Abstract

Although the two mountain belts of the Eastern European Alpine system (the Dinaric—Hellenic and Carpathian—Balkan belts) form two bifurcating but continuous mountain terranes their internal structural development is conspicuously diachronous and is dependent upon the relative motion of at least three fragments of continental crust which lay between the European and African plate. In Late Jurassic time the three fragments of continental crust were separated by narrow zones of oceanic crust and palinspastic reconstructions of the continental fragments indicate they were considerably larger than their present size and had different shapes.
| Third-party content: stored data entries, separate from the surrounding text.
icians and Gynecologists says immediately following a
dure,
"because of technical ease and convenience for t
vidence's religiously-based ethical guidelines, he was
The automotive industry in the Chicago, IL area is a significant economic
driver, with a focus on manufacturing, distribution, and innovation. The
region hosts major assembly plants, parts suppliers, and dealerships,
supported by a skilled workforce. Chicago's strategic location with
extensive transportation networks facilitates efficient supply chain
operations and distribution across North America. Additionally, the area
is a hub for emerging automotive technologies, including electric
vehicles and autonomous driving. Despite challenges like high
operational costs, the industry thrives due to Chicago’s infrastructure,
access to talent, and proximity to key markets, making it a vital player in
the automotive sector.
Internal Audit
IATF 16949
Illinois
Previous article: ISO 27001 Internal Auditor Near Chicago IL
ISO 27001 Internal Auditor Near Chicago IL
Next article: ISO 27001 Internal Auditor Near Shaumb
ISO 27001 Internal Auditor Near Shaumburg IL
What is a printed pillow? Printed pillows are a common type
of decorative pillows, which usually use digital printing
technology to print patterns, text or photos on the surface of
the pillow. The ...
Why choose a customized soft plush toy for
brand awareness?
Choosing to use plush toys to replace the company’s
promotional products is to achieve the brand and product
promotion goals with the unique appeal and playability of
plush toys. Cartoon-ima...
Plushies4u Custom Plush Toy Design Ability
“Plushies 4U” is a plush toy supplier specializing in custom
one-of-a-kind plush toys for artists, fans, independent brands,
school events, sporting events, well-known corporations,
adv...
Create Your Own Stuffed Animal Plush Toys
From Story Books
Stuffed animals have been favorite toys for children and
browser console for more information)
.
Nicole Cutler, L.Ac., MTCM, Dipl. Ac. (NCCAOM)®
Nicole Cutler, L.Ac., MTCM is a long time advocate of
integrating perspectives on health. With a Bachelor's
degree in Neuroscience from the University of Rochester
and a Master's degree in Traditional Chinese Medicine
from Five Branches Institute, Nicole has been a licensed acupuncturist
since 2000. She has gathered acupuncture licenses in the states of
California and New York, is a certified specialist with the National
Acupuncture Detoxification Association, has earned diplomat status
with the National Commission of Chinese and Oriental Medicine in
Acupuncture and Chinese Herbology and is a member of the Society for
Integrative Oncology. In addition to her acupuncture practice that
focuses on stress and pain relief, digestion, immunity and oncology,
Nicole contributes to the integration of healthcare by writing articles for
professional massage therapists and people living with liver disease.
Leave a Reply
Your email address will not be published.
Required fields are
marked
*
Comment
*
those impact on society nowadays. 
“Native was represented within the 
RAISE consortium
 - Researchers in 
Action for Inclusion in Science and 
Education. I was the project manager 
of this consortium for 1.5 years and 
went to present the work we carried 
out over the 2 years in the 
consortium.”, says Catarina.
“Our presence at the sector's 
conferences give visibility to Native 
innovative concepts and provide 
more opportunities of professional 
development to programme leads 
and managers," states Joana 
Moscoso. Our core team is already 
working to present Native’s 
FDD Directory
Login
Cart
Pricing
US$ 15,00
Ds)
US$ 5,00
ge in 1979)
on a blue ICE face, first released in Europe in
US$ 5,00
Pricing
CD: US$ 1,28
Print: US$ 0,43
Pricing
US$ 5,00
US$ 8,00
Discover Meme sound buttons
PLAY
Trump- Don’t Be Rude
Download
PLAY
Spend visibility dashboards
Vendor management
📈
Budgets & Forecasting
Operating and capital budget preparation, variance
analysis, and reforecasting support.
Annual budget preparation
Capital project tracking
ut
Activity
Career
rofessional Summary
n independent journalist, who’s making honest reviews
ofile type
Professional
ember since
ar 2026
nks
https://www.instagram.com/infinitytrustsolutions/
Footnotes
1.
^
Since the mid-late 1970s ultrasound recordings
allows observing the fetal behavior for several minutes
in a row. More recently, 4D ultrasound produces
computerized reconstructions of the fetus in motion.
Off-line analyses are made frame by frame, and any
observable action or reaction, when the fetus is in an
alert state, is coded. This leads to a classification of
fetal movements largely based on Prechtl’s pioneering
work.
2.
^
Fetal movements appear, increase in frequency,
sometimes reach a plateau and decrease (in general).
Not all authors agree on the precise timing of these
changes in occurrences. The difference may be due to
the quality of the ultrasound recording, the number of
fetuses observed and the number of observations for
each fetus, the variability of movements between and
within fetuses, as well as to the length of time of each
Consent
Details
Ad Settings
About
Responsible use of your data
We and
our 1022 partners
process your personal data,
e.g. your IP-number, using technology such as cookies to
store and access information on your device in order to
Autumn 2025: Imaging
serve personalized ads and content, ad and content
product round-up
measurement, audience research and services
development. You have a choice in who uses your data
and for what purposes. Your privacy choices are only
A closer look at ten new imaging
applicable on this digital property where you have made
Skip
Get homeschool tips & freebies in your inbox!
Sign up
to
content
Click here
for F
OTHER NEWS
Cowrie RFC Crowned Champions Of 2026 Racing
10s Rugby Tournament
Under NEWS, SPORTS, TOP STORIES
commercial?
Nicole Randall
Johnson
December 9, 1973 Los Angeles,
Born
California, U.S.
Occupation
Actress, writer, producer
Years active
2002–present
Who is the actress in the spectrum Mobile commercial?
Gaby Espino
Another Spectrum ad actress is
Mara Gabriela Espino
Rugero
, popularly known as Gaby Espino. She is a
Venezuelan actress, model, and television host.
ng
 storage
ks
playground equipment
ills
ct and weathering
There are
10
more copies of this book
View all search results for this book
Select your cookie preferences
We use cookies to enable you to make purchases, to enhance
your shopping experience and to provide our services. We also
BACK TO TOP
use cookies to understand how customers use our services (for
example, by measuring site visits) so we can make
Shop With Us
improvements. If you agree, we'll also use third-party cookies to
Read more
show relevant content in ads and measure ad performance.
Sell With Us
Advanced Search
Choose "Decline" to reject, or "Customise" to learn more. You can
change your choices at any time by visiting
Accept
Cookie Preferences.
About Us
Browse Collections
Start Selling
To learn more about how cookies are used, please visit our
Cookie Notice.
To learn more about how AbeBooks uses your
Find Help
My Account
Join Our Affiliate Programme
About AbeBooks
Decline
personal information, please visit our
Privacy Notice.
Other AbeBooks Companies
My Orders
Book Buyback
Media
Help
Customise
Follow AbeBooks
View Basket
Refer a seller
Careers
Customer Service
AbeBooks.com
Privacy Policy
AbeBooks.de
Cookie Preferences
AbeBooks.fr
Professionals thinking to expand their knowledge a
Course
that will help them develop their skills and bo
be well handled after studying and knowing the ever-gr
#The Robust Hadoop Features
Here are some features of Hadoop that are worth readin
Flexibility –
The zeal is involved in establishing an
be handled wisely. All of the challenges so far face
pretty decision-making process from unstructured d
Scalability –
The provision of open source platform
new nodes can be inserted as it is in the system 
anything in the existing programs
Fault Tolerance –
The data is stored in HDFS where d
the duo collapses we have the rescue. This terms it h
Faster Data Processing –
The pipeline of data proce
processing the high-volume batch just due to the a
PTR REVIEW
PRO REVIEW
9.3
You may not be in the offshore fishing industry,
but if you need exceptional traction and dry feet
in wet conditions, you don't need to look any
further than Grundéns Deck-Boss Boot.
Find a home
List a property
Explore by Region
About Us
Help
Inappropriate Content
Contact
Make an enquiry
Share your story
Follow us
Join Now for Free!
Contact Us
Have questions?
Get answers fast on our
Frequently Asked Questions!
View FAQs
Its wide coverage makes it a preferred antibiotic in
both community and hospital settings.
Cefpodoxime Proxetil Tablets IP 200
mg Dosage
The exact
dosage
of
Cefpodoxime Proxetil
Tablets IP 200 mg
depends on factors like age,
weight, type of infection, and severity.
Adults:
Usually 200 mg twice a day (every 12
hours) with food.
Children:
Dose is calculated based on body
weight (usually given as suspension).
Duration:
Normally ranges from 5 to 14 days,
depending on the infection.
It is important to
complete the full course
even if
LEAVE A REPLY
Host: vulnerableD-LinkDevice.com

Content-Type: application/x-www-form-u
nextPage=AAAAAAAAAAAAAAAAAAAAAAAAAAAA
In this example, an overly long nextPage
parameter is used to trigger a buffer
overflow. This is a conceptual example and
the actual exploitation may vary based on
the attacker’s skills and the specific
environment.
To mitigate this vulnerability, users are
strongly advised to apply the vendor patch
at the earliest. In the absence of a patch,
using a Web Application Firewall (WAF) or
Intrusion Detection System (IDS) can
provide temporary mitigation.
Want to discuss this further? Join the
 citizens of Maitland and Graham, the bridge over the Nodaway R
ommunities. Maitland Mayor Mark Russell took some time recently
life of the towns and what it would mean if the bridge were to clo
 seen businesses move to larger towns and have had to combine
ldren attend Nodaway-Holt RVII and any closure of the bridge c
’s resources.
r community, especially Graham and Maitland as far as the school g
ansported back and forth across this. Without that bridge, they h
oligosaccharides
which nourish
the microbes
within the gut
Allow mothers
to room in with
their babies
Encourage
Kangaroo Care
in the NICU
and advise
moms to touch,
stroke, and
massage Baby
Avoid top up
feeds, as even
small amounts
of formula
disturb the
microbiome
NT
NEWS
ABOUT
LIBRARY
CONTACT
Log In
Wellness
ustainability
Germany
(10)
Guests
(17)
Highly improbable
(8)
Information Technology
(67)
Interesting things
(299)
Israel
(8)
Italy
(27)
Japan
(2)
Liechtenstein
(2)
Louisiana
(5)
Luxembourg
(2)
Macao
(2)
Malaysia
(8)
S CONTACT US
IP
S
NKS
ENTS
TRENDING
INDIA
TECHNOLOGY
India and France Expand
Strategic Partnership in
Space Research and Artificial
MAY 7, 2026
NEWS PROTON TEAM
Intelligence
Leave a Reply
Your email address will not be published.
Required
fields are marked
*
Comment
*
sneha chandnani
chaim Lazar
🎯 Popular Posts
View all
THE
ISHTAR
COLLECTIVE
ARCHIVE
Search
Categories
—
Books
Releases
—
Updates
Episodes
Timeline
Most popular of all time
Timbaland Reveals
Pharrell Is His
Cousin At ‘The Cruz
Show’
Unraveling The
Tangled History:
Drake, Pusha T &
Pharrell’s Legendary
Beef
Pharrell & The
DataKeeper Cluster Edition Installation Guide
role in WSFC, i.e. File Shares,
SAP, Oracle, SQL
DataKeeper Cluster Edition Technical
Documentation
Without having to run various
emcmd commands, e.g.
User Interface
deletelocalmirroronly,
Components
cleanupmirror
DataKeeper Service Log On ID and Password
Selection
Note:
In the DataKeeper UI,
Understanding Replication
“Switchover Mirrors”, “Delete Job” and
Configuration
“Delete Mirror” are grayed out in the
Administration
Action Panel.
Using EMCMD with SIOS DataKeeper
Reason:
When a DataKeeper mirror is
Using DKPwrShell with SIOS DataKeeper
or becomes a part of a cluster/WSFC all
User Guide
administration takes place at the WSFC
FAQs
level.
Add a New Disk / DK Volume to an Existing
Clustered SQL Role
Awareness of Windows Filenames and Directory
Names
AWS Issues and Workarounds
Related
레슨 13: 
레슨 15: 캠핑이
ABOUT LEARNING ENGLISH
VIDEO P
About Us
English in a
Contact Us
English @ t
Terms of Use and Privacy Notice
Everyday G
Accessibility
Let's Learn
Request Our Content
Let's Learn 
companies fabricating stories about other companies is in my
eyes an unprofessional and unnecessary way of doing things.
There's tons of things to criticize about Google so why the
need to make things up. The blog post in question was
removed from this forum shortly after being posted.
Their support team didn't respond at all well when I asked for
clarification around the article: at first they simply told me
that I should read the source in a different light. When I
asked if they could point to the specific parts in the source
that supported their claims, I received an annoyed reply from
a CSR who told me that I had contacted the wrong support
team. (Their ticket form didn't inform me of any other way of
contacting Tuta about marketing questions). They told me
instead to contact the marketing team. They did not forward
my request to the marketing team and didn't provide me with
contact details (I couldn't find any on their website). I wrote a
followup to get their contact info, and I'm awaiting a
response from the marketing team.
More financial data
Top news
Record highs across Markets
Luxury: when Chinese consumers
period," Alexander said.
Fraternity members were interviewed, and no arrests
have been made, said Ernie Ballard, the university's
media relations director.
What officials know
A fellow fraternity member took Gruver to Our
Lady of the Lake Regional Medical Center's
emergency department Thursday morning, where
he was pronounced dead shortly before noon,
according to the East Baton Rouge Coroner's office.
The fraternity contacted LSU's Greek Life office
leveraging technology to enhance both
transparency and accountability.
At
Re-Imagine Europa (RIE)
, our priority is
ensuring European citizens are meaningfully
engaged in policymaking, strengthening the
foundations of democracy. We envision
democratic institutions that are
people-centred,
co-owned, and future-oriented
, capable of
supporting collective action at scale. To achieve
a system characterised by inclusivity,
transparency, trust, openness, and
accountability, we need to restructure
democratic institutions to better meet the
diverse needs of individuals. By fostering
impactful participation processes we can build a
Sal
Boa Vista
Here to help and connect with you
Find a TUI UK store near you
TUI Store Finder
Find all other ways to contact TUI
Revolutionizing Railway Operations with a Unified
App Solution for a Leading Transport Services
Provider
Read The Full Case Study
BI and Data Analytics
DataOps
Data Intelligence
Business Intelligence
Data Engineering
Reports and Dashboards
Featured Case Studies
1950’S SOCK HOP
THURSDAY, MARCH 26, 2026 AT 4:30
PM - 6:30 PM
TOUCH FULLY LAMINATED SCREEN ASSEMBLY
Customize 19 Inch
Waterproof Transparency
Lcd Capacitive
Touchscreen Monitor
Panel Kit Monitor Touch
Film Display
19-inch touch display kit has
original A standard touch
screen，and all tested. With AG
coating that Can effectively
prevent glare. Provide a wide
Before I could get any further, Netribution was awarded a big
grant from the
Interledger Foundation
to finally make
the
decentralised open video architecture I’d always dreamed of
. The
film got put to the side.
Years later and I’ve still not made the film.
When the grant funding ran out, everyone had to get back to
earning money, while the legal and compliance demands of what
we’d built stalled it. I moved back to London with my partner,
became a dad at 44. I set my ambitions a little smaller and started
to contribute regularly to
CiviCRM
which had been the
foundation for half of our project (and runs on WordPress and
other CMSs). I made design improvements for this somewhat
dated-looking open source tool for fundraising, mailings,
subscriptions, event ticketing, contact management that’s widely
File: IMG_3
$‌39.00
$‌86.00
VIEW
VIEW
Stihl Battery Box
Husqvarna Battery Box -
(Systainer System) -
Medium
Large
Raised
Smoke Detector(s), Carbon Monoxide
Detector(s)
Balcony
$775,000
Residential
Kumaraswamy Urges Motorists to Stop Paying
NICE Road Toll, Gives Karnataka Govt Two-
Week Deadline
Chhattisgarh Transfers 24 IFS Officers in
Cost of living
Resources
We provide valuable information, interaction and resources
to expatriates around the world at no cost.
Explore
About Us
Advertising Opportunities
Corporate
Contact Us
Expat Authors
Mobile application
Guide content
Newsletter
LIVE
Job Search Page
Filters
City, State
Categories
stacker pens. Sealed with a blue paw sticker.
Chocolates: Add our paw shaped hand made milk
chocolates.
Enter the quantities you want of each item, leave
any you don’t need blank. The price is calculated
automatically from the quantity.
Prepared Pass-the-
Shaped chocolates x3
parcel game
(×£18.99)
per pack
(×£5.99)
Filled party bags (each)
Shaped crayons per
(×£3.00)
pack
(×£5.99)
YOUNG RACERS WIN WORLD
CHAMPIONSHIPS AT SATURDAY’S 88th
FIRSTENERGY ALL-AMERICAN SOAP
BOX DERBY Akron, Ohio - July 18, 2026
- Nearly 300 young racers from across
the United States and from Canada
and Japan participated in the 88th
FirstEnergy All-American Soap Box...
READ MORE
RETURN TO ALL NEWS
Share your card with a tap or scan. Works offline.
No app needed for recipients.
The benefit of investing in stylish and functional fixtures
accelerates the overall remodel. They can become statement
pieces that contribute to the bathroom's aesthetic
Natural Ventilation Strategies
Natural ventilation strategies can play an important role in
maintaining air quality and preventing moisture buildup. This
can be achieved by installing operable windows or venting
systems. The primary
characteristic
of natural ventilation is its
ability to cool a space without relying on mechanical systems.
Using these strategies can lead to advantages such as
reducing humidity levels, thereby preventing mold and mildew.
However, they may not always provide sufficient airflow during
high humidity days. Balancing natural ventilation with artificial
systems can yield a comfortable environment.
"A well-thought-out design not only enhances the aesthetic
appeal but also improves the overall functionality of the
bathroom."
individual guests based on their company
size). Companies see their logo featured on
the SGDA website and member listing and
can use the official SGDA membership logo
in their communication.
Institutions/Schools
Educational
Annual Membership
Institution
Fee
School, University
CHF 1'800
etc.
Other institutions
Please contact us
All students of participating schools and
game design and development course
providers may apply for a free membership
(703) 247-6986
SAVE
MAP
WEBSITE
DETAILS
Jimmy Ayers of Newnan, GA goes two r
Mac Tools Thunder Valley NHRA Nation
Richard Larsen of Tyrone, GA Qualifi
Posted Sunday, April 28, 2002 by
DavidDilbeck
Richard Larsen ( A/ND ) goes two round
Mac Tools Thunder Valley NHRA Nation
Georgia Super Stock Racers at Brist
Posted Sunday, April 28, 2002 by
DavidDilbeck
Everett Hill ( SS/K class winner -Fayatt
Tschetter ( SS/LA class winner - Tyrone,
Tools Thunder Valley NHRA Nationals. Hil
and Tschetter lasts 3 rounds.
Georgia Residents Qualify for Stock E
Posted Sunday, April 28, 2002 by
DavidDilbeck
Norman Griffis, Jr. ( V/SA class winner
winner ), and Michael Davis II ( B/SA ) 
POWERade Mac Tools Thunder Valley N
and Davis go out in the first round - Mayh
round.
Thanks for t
Convergence of continental fragments began in the Late Jurassic by subduction of oceanic crust, but upon complete disappearance of oceanic crust, convergence continued with subduction of small(?) amounts of lower continental crust. During continent—continent convergence, the upper 10–15 km of the continental crust were detached forming thrust sheets as the lower crust is thickened and in part(?) subducted. The Carpathian orocline formed by the complex suturing of continental fragments against an irregular European plate boundary and developed during diachronous collision of fragments which began in the Middle Cretaceous and continued to the Recent. Only one narrow fragment of continental crust is oroclinally bent; the European plate to the east and continental fragment to the west of the Eastern Carpathians are not bent. The continental fragments do not behave as rigid plates, but are strongly internally deformed. Thus, the motion of these small continental fragments cannot always be treated in the same way as large plates. During suturing the three primary plates were fragmented into more complex arrays of small fragments whose boundaries cross cut earlier boundaries. Furthermore, it is doubted whether meaningful plate boundaries can be identified between the fragments and the fragments may be more realistically described as continuously deformed fragments of continental crust. The interpretation presented here suggests that the geologic data that remains in the orogenic belts for determining the magnitude of convergence between fragments always yields a minimum value. Much of the evidence for the magnitude of convergence between fragments is lost during subduction and collision processes.